My Reason

Now I've done a few access surveys, I thought I'd share a few of the ignorant comments I've had over the years that have inspired this blog... I want to show how disabled people live ordinary lives and how access should be a given. When I applied to go to University, I asked the disability student advisor, who himself was visually impaired, about the wheel chair access and how I'd get into the classroom (it was old and historic, dating back over a century to when steps were high fashion). His suggestion? 'can't you just leave the wheel chair outside at the bottom of the stairs and walk in?' 'No, that is why I need my wheel chair.’ I wrote to them to remind them that in not providing access, they were breaking the law. The response I received was very rude. Needless to say, I declined the offer and that my life took a very different turn. I won't name the University as this happened over a decade ago and they may have changed. Some years ago, when trying to book a hotel in London, we were told, 'we do have an accessible room, but it's up 2 steps' My first trip out with the blind cane was to Southport. On the train up, an older lady nodded at the cane and scornfully said 'What. On earth Is that?' 'A blind cane.' She looked away. To me, the cane is my vision. It can't tell who someone is or what a sign says or even where I am, but as I swing the cane, the ball on the end can detect kerbs, sign posts and people. It also signifies to other people that I have a visual impairment or it’s supposed to.
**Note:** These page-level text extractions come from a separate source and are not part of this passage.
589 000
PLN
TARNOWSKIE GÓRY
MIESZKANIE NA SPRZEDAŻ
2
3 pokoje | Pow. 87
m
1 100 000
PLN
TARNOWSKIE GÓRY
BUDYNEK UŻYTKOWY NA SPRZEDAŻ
On the bus, an elderly woman said, 'they should have a special bus for people like her.' I've had people assume they know my illness and ask the person I'm with, 'does she have cerebral palsy?' 'is she autistic?' because I couldn't locate their face to look at. When I delve into the scientific aspects of my health condition they are surprised. I still find it sad that people equate physical ability to your cognitive ability. Perhaps in the older generations youth, it was rare to see a disabled person out and about. Many were locked up in institutions, hidden away until recently. The examples above are just a handful of the less shocking. I've had others much worse, with those in trusted authority who have found fun in humiliating my use of a wheel chair, aphasia, illness. I am of the generation where disability is something to be proud of. In 1964, Paralympians weren't paid and the athletes took up a number of sports as a hobby. Nowadays, thankfully, the sports men and women are taken seriously and celebrated, which shows that although it’s been a very long journey, slowly attitudes are changing. Expectations are rising. There will always be hate, but there will always be love too. I truly believe that every human being has something to offer. Some may need a little extra help, but with passion, determination and the right support, we can all reach our potential, regardless of our perceived limitation.
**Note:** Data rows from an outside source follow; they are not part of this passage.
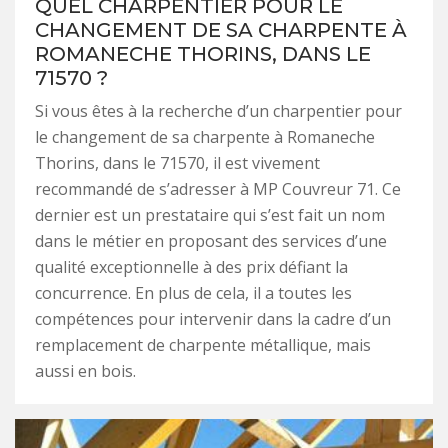
QUEL CHARPENTIER POUR LE
CHANGEMENT DE SA CHARPENTE À
ROMANECHE THORINS, DANS LE
71570 ?
Si vous êtes à la recherche d’un charpentier pour
le changement de sa charpente à Romaneche
Thorins, dans le 71570, il est vivement
recommandé de s’adresser à MP Couvreur 71. Ce
dernier est un prestataire qui s’est fait un nom
dans le métier en proposant des services d’une
qualité exceptionnelle à des prix défiant la
concurrence. En plus de cela, il a toutes les
compétences pour intervenir dans la cadre d’un
remplacement de charpente métallique, mais
aussi en bois.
I remember a few years ago, I had appointments at the RVI Newcastle. There was also a time arranged for the day after of the research labs. We phoned the taxi firm recommended by the hotel. They told us, 'We don't have any wheelchair accessible vehicles.' With only 40 mins to make the meeting, we tried another, 'He'll be there in 10-minutes.' 'Great.' we picked up our cases and waited up the side alley, like we were told. After half an hour, we were still pacing the corner by now, we only had 10 mins to get there. Thankfully the hospital gave us an extension. The taxi firm were not professional and blamed us for not being visible enough, claiming the driver had driven up and down the road, looking for us... Funny, we were outside and the road was quiet. My mum specified we need a wheel chair accessible vehicle and another was ordered. ' so if we get you in the car and then fold up the chair and we'll be off.' By now, I was cold, damp from the drizzle and anxious. I snapped, 'it doesn't fold.' Although, I'd heard my mum relay to the woman that my powered wheel chair does not fold, she hadn't thought it relevant to mention to the Driver. The meeting was abandoned.

Disabled people are a large % of the population. As science develops, this will grow. Businesses need to adapt and act now. As cop26 climate change conference proved, when wheelchair using Israeli minister for energy Karine Elharrar, who couldn't get in to some events I'm not surprised access came low on the agenda. Businesses rarely prioritise it. MPs defended the discrimination by saying Karine didn't alert them to her access needs. Why should we have to inform the world we are coming with a wheelchair/guide dog/mobility equipment? Why can't we enjoy the spontaneity that non disabled take for granted? Imagine it - no hanging on the phone for hours, no begging for access, no 'special requirements'... Access ought to be automatic, after all, we are all born into the human race, why are disabled people not treated as such? I am not alone in these experiences. This happens everyday to millions of disabled people. It's up to all of us to change this. The disabled voice is getting louder. Businesses, politicians and those who have power need to listen and act now.